### [Problem]
Return each line of the listing that has the word "Анастасия" in it.

***

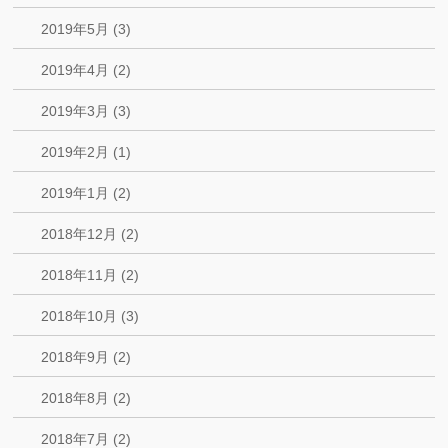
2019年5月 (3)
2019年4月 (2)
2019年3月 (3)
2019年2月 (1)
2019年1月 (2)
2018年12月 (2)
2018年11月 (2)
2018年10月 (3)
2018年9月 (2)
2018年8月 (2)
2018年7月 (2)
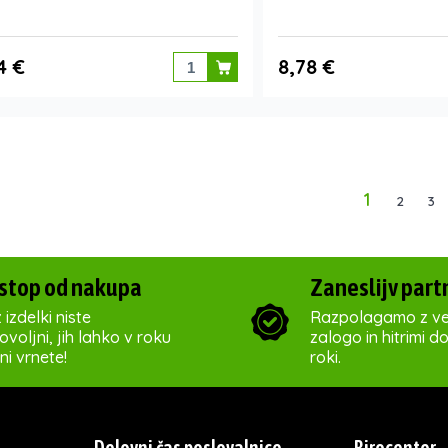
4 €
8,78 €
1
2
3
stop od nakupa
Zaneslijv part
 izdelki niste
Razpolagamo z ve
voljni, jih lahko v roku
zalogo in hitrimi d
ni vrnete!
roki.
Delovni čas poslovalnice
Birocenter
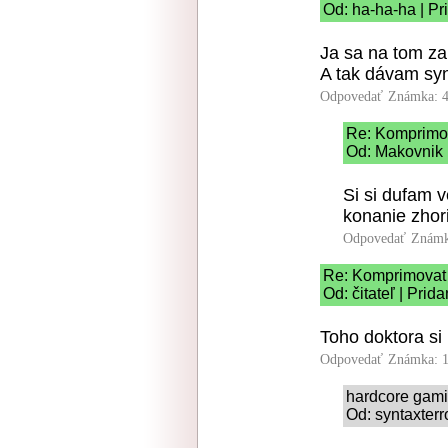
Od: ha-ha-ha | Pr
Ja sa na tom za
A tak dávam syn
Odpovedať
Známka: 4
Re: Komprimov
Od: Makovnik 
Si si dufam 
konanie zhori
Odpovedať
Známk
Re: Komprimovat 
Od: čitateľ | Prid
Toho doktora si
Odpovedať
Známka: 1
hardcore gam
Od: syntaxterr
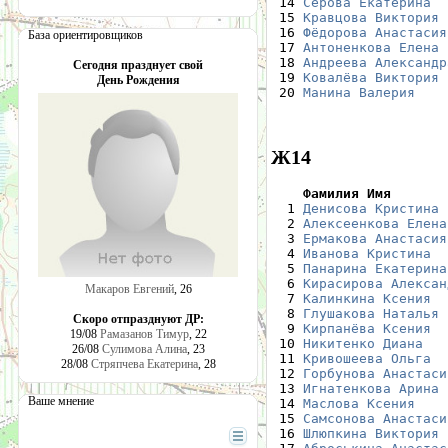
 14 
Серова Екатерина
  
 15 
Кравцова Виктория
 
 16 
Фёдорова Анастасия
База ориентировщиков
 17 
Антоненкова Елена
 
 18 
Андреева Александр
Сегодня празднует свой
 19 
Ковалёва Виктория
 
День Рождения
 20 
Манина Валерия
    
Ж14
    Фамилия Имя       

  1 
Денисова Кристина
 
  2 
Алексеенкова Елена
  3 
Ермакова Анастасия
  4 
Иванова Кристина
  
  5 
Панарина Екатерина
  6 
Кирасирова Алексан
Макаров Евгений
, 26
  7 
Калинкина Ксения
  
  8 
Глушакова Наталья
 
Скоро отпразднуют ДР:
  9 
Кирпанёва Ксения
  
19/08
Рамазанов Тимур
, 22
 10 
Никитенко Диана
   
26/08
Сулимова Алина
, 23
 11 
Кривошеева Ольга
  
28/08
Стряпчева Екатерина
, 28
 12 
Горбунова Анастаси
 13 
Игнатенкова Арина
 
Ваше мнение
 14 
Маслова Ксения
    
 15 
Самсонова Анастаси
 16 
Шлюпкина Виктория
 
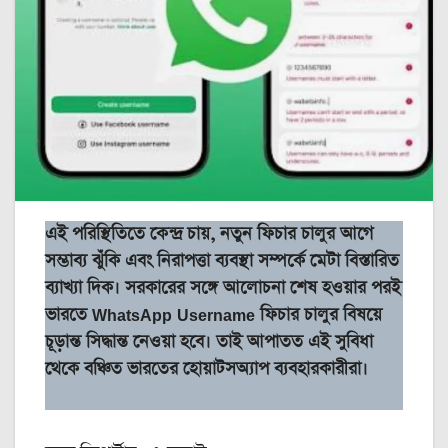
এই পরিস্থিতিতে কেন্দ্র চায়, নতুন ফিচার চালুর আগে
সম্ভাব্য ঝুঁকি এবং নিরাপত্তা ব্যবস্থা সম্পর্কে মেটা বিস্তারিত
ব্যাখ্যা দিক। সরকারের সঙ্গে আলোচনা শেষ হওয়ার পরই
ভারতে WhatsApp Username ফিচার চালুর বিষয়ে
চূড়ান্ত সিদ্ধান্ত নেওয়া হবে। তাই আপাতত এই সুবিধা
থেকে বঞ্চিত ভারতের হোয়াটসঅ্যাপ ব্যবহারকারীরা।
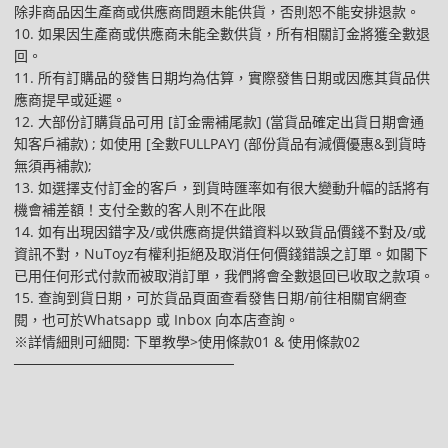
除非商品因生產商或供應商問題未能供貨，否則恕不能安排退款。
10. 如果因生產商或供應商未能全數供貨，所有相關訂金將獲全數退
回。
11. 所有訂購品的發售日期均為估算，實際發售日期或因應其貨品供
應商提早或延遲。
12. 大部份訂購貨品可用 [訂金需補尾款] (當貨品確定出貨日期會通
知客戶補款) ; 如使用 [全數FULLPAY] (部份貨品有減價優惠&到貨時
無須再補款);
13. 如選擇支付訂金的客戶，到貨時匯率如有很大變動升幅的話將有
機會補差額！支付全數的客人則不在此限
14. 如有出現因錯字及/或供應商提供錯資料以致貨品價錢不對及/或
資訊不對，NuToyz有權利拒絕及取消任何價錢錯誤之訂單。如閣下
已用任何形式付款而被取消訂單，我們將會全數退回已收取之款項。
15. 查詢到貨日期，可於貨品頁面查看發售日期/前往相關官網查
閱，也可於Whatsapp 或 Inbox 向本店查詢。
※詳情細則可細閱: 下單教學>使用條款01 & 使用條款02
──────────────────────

***

### [Your response]
Фёдорова Анастасия
Ермакова Анастасия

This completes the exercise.